Work instruction
The records below hold a stretch from the line with "поредният самоизмислил се" through the line with "учудват, защото сме"; return exactly those lines, ends included, and nothing more.

Task input
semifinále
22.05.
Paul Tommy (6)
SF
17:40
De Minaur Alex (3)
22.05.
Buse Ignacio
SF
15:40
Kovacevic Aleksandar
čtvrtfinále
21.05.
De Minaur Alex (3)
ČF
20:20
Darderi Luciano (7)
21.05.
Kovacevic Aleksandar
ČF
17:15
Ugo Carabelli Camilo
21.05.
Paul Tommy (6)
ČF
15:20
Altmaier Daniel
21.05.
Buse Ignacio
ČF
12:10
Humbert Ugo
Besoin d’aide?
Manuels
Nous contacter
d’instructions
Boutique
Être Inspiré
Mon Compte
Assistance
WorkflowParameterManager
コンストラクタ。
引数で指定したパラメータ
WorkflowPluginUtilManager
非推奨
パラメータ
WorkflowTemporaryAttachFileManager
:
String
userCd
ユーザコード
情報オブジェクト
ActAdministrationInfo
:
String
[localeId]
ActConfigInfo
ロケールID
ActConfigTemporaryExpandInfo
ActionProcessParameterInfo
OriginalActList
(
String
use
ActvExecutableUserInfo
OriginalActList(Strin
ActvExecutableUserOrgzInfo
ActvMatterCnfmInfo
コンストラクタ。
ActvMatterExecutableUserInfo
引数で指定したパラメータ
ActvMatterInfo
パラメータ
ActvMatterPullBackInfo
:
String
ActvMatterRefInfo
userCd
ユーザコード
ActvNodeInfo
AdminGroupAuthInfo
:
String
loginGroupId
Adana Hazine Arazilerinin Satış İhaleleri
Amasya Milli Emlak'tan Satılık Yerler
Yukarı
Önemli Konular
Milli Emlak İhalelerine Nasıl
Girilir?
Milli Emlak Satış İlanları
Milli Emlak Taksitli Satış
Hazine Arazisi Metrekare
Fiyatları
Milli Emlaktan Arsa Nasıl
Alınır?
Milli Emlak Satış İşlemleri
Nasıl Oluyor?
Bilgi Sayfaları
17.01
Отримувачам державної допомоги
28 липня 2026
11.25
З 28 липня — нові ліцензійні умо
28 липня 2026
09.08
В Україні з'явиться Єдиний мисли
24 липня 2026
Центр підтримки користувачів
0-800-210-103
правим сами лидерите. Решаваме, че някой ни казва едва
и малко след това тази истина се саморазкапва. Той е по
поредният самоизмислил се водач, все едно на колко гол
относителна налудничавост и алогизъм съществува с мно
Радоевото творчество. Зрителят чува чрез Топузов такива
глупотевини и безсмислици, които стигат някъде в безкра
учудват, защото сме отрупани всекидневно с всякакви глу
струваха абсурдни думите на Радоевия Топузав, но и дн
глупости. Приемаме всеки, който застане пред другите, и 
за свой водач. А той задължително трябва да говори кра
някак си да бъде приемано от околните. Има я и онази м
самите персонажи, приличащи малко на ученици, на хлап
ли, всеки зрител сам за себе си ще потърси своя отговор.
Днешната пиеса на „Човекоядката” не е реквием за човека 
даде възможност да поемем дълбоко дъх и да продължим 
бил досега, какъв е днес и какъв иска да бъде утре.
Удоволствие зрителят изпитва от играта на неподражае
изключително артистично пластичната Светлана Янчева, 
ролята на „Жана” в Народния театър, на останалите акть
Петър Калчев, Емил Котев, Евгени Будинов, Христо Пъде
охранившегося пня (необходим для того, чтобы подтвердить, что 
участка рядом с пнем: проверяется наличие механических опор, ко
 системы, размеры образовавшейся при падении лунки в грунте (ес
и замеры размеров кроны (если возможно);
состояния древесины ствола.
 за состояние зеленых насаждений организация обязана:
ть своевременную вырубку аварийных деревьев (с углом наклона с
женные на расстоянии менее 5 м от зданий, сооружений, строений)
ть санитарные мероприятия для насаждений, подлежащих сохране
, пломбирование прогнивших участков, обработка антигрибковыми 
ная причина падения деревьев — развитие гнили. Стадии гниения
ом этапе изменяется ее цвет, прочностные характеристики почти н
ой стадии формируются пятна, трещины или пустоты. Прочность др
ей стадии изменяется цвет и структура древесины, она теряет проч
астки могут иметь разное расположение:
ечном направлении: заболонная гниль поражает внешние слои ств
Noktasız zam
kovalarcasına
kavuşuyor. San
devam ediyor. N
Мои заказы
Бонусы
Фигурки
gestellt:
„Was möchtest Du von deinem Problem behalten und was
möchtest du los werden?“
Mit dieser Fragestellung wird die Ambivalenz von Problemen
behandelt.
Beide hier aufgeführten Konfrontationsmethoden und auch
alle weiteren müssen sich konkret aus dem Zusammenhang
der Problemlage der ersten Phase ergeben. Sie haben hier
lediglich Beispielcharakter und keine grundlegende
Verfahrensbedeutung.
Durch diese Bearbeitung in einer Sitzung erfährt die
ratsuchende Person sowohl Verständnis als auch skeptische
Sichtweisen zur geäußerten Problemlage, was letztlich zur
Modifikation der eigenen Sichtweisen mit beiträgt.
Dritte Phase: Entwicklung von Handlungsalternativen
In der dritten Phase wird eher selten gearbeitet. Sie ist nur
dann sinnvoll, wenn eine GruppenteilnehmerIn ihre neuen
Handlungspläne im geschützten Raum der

Answer below
поредният самоизмислил се водач, все едно на колко гол
относителна налудничавост и алогизъм съществува с мно
Радоевото творчество. Зрителят чува чрез Топузов такива
глупотевини и безсмислици, които стигат някъде в безкра
учудват, защото сме отрупани всекидневно с всякакви глу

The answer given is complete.